2. Overview of Fault Diagnosis
2.1. Traditional Fault Diagnosis Methods
2.2. AI-Driven Fault Diagnosis
3. Wind Turbine Faults
3.1. Bearing Faults
3.2. Blade Faults
3.3. Gearbox Faults
3.4. Generator Faults
3.5. Multi-Faults
4. Analysis and Recommendations
4.1. Analysis of Fault Diagnosis Methods
4.2. Recommendations
- Integration of Hybrid AI Models: While various AI techniques such as ANNs, LSTM networks, and CNN have demonstrated their strengths, integrating hybrid models that combine the benefits of multiple techniques could improve fault detection accuracy. For example, merging LSTM with CNN could address both temporal and spatial complexities in fault diagnosis, especially for components such as the gearbox and blades.

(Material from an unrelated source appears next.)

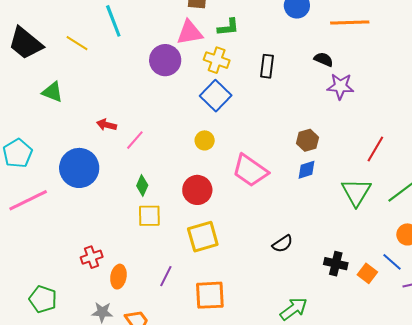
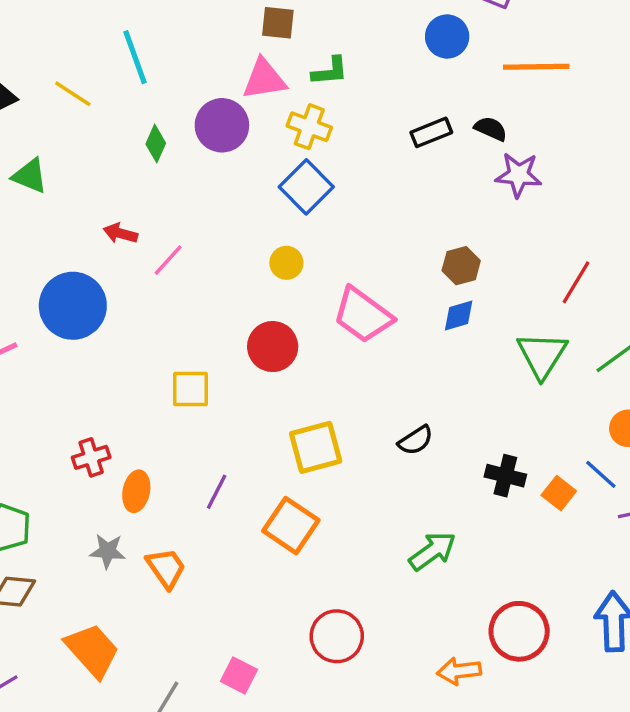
black rectangle: (267, 66) -> (431, 132), moved, turned 60
green diamond: (142, 185) -> (156, 144), moved
yellow square: (203, 237) -> (316, 447), moved
orange square: (210, 295) -> (291, 526), turned 36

- Use of Real-World Data for Model Training: Many of the reviewed studies rely heavily on simulated datasets. While these are useful for controlled testing, they often do not fully capture the complexities of real-world turbine operation. To ensure the generalization of fault diagnosis models beyond simulation environments, real-world validation is essential. One approach is integrating SCADA data, which provides real-time operational parameters such as temperature, vibration, and power output for model assessment. Additionally, field data collection through collaborations with industry partners can offer real-world sensor readings for comparison with simulated results. Transfer learning can further enhance model adaptability by fine-tuning pretrained models with real-world datasets. Moreover, utilizing publicly available wind turbine datasets enables cross-validation under diverse operating conditions. Digital twin can also be a very powerful tool for extracting real-world and real-time data, yet there are limited studies focusing on its application in wind turbine fault diagnosis. Incorporating these strategies can significantly improve the reliability and practical applicability of AI-based fault diagnosis methods.

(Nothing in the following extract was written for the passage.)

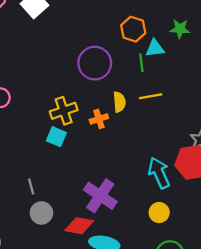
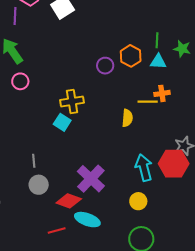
orange hexagon: (133, 29) -> (131, 56), moved
purple circle: (95, 63) -> (105, 66), size x0.6
green line: (141, 63) -> (157, 40), moved
yellow semicircle: (119, 102) -> (127, 118), moved
orange cross: (99, 119) -> (162, 93), moved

- Development of Advanced Signal Processing Techniques: Current diagnostic techniques that rely on vibration signals often struggle with nonlinear and non-stationary patterns. It is recommended that more advanced signal processing methods, such as Empirical Mode Decomposition (EMD) or Wavelet Transform, be combined with AI techniques to enhance feature extraction and classification.
- Direct Data Input vs. Signal Processing with AI: An important area for further investigation is whether AI models perform better when fed directly with raw data or when used in combination with signal processing techniques. While AI has the capacity to learn features directly from raw data [103], applying signal processing first may help extract critical features that improve model accuracy [104]. Comparing these two approaches across different wind turbine components and fault types could provide valuable insights into optimizing fault diagnosis techniques.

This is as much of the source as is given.